If you’re not tracking direction, speed, acceleration, resistance, you have no idea if what you’re doing will get you where you want to go.
To successfully get from point A to point B, whether it’s in the physical world, or the worlds of ideas, economics, politics or religion, you still need to know these.
- Direction – what your actions are actually achieving, the direction it is propelling someone in.
- Speed – how fast you are acting, how fast your actions are leading to responses.
- Acceleration – how much your speed is increasing over a set period of time
- Resistance – anything holding you back
If you’re in Texas and you want to get to Grandma’s house in Minnesota but your direction is taking you east to Florida, it doesn’t matter how fast you’re going–you’re not going to get there.
If you’re aimed in the right direction, but you’re going 5 MPH, you’re probably not going to get there “fast enough.”

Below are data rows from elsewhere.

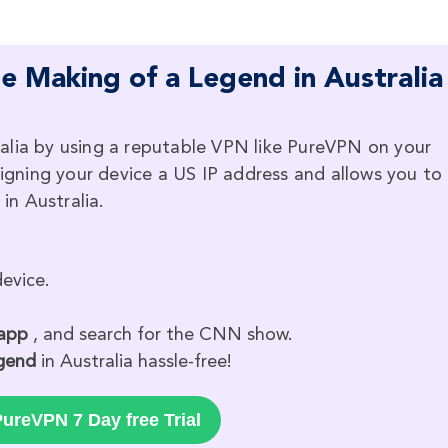
 Making of a Legend in Australia
alia by using a reputable VPN like PureVPN on your
signing your device a US IP address and allows you to
n Australia.
evice.
 app
, and search for the CNN show.
gend
in Australia hassle-free!
ureVPN 7 Day free Trial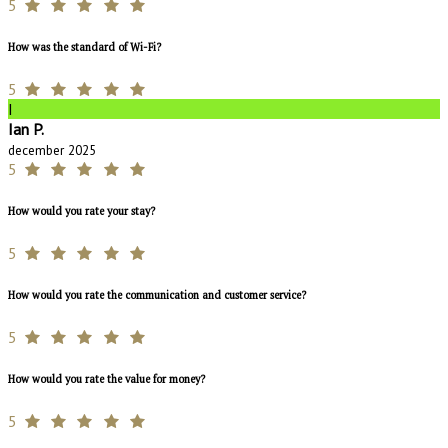
5
How was the standard of Wi-Fi?
5
I
Ian P.
december 2025
5
How would you rate your stay?
5
How would you rate the communication and customer service?
5
How would you rate the value for money?
5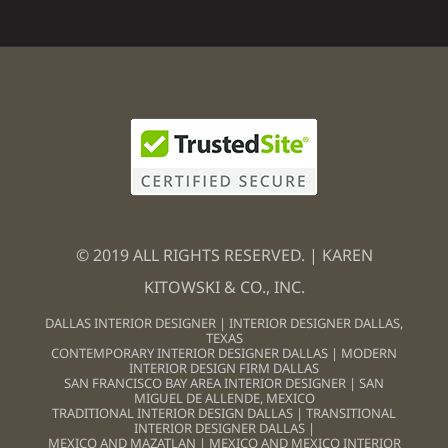
© 2019 ALL RIGHTS RESERVED. | KAREN
KITOWSKI & CO., INC.
DALLAS INTERIOR DESIGNER
|
INTERIOR DESIGNER DALLAS,
TEXAS
CONTEMPORARY INTERIOR DESIGNER DALLAS
|
MODERN
INTERIOR DESIGN FIRM DALLAS
SAN FRANCISCO BAY AREA INTERIOR DESIGNER
|
SAN
MIGUEL DE ALLENDE, MEXICO
TRADITIONAL INTERIOR DESIGN DALLAS
|
TRANSITIONAL
INTERIOR DESIGNER DALLAS
|
MEXICO AND MAZATLAN
|
MEXICO AND MEXICO INTERIOR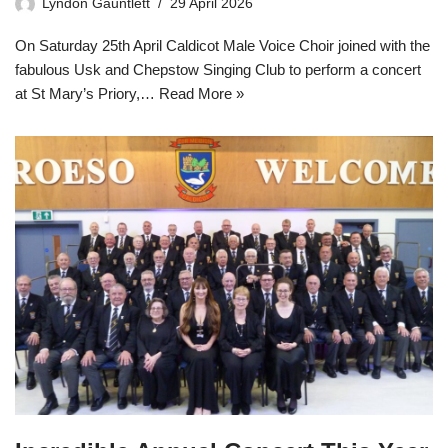
Lyndon Gauntlett
29 April 2026
On Saturday 25th April Caldicot Male Voice Choir joined with the
fabulous Usk and Chepstow Singing Club to perform a concert
at St Mary’s Priory,…
Read More »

If you’re going 5 MPH but you’re accelerating 5 MPH/sec, you might be fine in about 10-12 seconds (depending on which direction you’re pointing). (This is where movements are powerful: acceleration that doubles each time-segment starts slowly but ends up very fast–but you have to be measuring the acceleration.)

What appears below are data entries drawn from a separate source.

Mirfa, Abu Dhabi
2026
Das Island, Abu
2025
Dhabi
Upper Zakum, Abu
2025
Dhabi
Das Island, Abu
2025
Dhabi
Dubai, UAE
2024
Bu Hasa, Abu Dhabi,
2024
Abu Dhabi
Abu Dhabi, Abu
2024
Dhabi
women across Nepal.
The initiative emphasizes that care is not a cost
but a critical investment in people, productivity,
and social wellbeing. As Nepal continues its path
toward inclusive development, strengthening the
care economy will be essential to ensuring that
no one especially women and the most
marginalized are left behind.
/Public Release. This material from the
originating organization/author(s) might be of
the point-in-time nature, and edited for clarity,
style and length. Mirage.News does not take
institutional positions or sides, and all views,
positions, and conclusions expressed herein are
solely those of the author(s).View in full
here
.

Resistance – if you’re going 60 MPH but you’re chained to the house, you’re just spinning your tires.
You can replace each of these examples with more real-world cases. If you’re not tracking any of this stuff, you’re flying blind, and the chances of you hitting your target are so nil as to be nonexistent.
There’s no sense setting a goal like “be at Grandma’s for Christmas” unless you’re tracking what it takes to get there, and adjusting behavior accordingly.